I am trying to evaluate my Logistic Regression model, going to get the "bestModel" based on the k-fold cross validation, which is also fully upgraded on the whole train_df.
This is my Pipeline:
# This function defines the general pipeline for logistic regression
def lr_pipeline(train, 
                numerical_feature, 
                target_variable, 
                with_std=True,
                with_mean=True,
                k_fold=5):
    from pyspark.ml.feature import StringIndexer, VectorAssembler, StandardScaler
    from pyspark.ml.tuning import CrossValidator, ParamGridBuilder
    from pyspark.ml.classification import LogisticRegression
    from pyspark.ml.evaluation import BinaryClassificationEvaluator
    from pyspark.ml import Pipeline
    # Create stages list
    stages = [] 
    # Create the logistic regression transformer
    log_reg = LogisticRegression(featuresCol="word2vect", labelCol="label", maxIter=100, weightCol="classWeigth") 

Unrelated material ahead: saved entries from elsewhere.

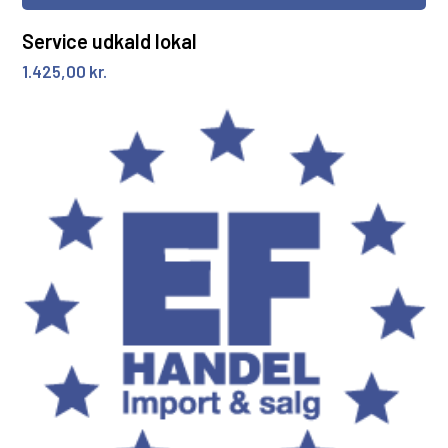
Service udkald lokal
1.425,00
kr.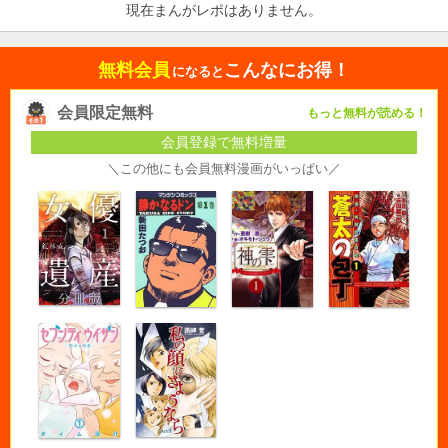
現在まんがレポはありません。
無料会員
こんなにお得！
になると
会員限定無料
もっと無料が読める！
会員登録で無料増量
＼この他にも会員無料漫画がいっぱい／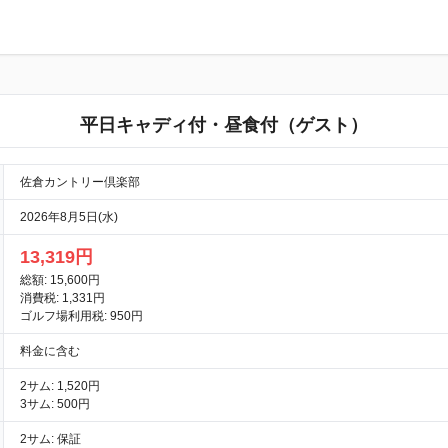
平日キャディ付・昼食付（ゲスト）
佐倉カントリー倶楽部
2026年8月5日(水)
13,319円
総額: 15,600円
消費税: 1,331円
ゴルフ場利用税: 950円
料金に含む
2サム: 1,520円
3サム: 500円
2サム: 保証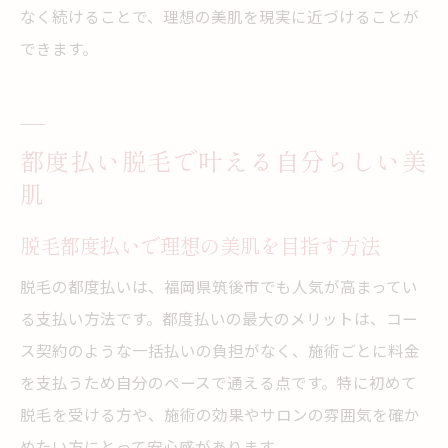
なく続けることで、理想の美肌を現実に近づけることが
できます。
都度払い脱毛で叶える自分らしい美
肌
脱毛都度払いで理想の美肌を目指す方法
脱毛の都度払いは、福岡県筑後市でも人気が高まってい
る支払い方法です。都度払いの最大のメリットは、コー
ス契約のような一括払いの負担がなく、施術ごとに料金
を支払うため自分のペースで通える点です。特に初めて
脱毛を受ける方や、施術の効果やサロンの雰囲気を確か
めたい方にとって安心感があります。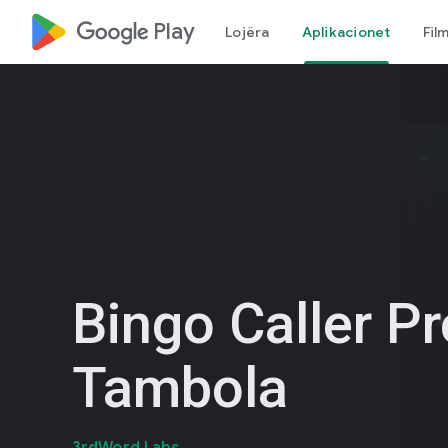
google_logo Play
Lojëra
Aplikacionet
Fil
Bingo Caller Pr
Tambola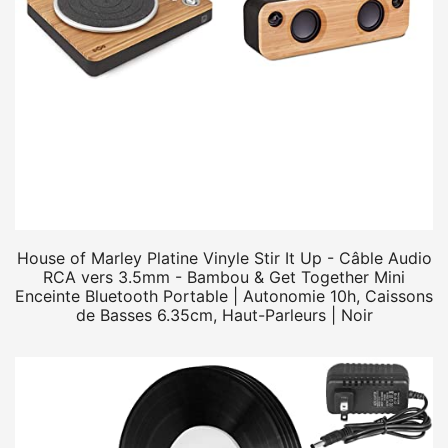
House of Marley Platine Vinyle Stir It Up - Câble Audio
RCA vers 3.5mm - Bambou & Get Together Mini
Enceinte Bluetooth Portable | Autonomie 10h, Caissons
de Basses 6.35cm, Haut-Parleurs | Noir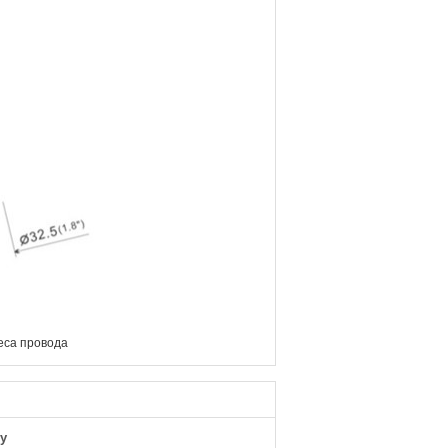
еса провода
у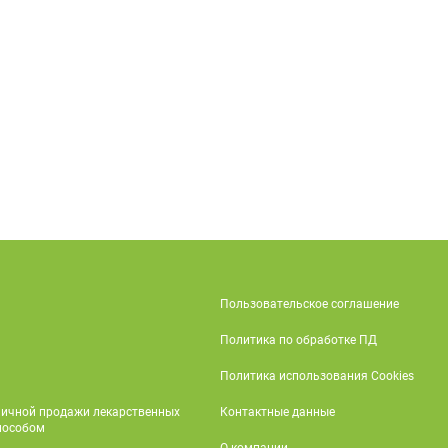
Пользовательское соглашение
Политика по обработке ПД
Политика использования Cookies
ничной продажи лекарственных
Контактные данные
пособом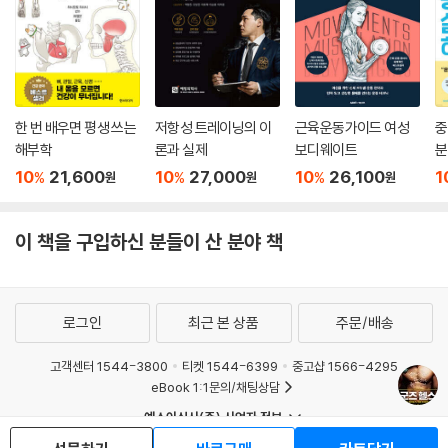
한 번 배우면 평생 쓰는
저항성 트레이닝의 이
근육운동가이드 여성
중
해부학
론과 실제
보디웨이트
분
10
21,600
10
27,000
10
26,100
1
%
%
%
원
원
원
이 책을 구입하신 분들이 산 분야 책
로그인
최근 본 상품
주문/배송
고객센터 1544-3800
티켓 1544-6399
중고샵 1566-4295
eBook 1:1문의/채팅상담
예스이십사(주) 사업자 정보
이용약관
개인정보처리방침
청소년보호정책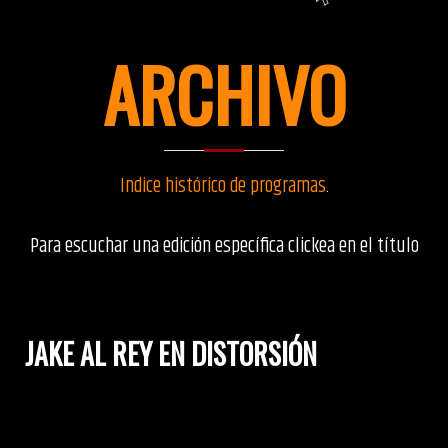
ARCHIVO
Indice histórico de programas
.
Para escuchar una edición específica clickea en el título
JAKE AL REY EN DISTORSIÓN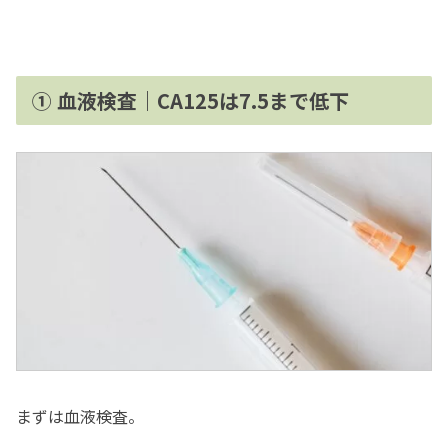
① 血液検査｜CA125は7.5まで低下
まずは血液検査。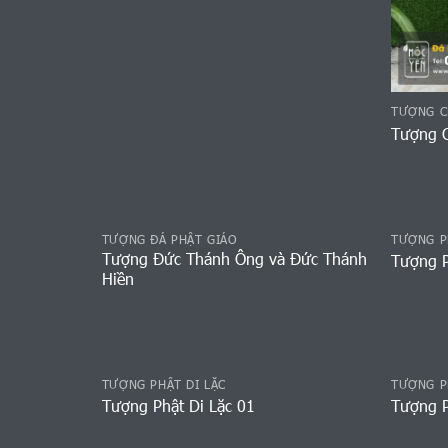
TƯỢNG C
Tượng C
TƯỢNG ĐÁ PHẬT GIÁO
TƯỢNG P
Tượng Đức Thánh Ông và Đức Thánh
Tượng P
Hiền
TƯỢNG PHẬT DI LẶC
TƯỢNG P
Tượng Phật Di Lặc 01
Tượng P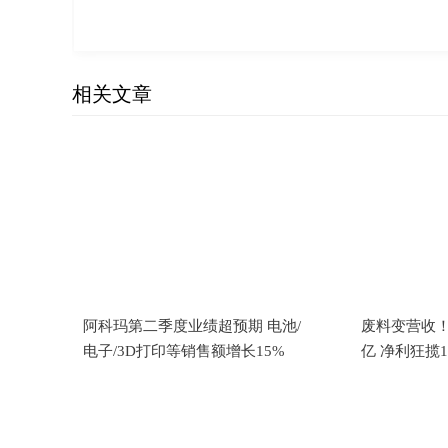
相关文章
阿科玛第二季度业绩超预期 电池/
废料变营收！
电子/3D打印等销售额增长15%
亿 净利狂揽1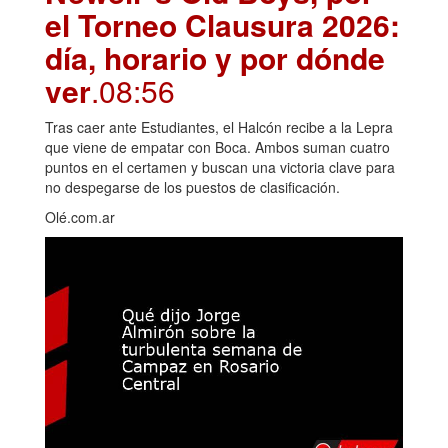
el Torneo Clausura 2026:
día, horario y por dónde
ver
.08:56
Tras caer ante Estudiantes, el Halcón recibe a la Lepra
que viene de empatar con Boca. Ambos suman cuatro
puntos en el certamen y buscan una victoria clave para
no despegarse de los puestos de clasificación.
Olé.com.ar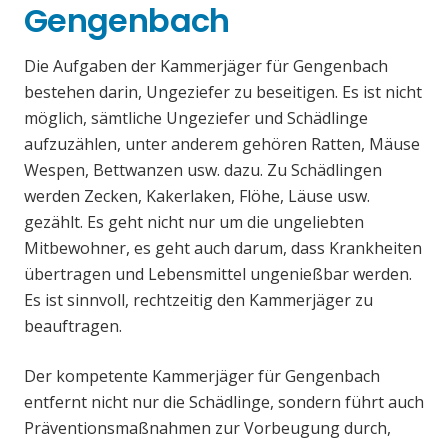
Gengenbach
Die Aufgaben der Kammerjäger für Gengenbach
bestehen darin, Ungeziefer zu beseitigen. Es ist nicht
möglich, sämtliche Ungeziefer und Schädlinge
aufzuzählen, unter anderem gehören Ratten, Mäuse
Wespen, Bettwanzen usw. dazu. Zu Schädlingen
werden Zecken, Kakerlaken, Flöhe, Läuse usw.
gezählt. Es geht nicht nur um die ungeliebten
Mitbewohner, es geht auch darum, dass Krankheiten
übertragen und Lebensmittel ungenießbar werden.
Es ist sinnvoll, rechtzeitig den Kammerjäger zu
beauftragen.
Der kompetente Kammerjäger für Gengenbach
entfernt nicht nur die Schädlinge, sondern führt auch
Präventionsmaßnahmen zur Vorbeugung durch,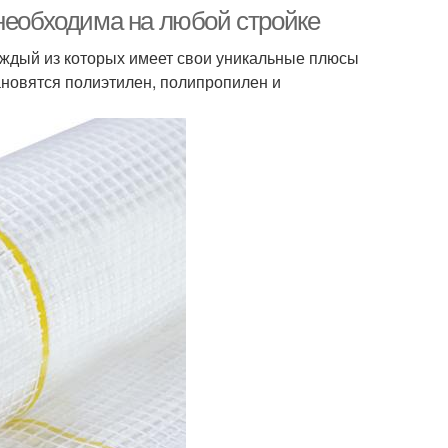
 необходима на любой стройке
аждый из которых имеет свои уникальные плюсы
ановятся полиэтилен, полипропилен и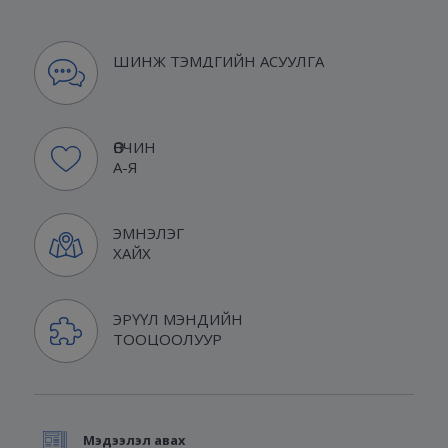
ШИНЖ ТЭМДГИЙН АСУУЛГА
ӨВЧИН
А-Я
ЭМНЭЛЭГ
ХАЙХ
ЭРҮҮЛ МЭНДИЙН
ТООЦООЛУУР
Мэдээлэл авах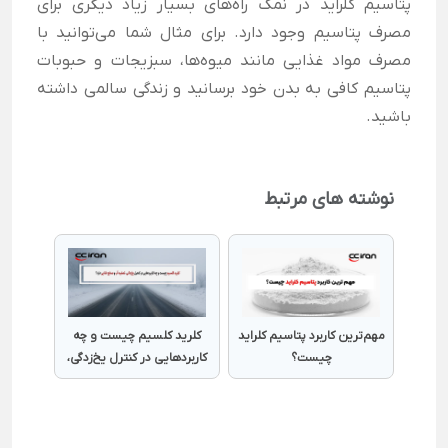
پتاسیم کلراید در نمک راه‌های بسیار زیاد دیگری برای
مصرف پتاسیم وجود دارد. برای مثال شما می‌توانید با
مصرف مواد غذایی مانند میوه‌ها، سبزیجات و حبوبات
پتاسیم کافی به بدن خود برسانید و زندگی سالمی داشته
باشید.
نوشته های مرتبط
مهم‌ترین کاربرد پتاسیم کلراید
کلرید کلسیم چیست و چه
چیست؟
کاربردهایی در کنترل یخ‌زدگی،
تصفیه آب و صنایع غذایی
دارد؟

    # Add the logistic regression transformer to the pipeline stages (i.e., the last one)
    stages += [log_reg]
    # Set up the pipeline
    pipeline = Pipeline(stages=stages)
    # We use a ParamGridBuilder to construct a grid of parameters to search over.
    # A CrossValidator requires an Estimator, a set of Estimator ParamMaps, and an Evaluator.
    # We use a ParamGridBuilder to construct a grid of parameters to search over.
    # With 3 values for log_reg.regParam ($\lambda$) and 3 values for log_reg.elasticNetParam ($\alpha$),
    # this grid will have 3 x 3 = 9 parameter settings for CrossValidator to choose from.
    param_grid = ParamGridBuilder()\
    .addGrid(log_reg.regParam, [0.0, 0.05, 0.1]) \
    .addGrid(log_reg.elasticNetParam, [0.0, 0.5, 1.0]) \
    .build()
    
    cross_val = CrossValidator(estimator=pipeline, 
                               estimatorParamMaps=param_grid,
                               evaluator=BinaryClassificationEvaluator(metricName="areaUnderROC"), # default = "areaUnderROC", alternatively "areaUnderPR"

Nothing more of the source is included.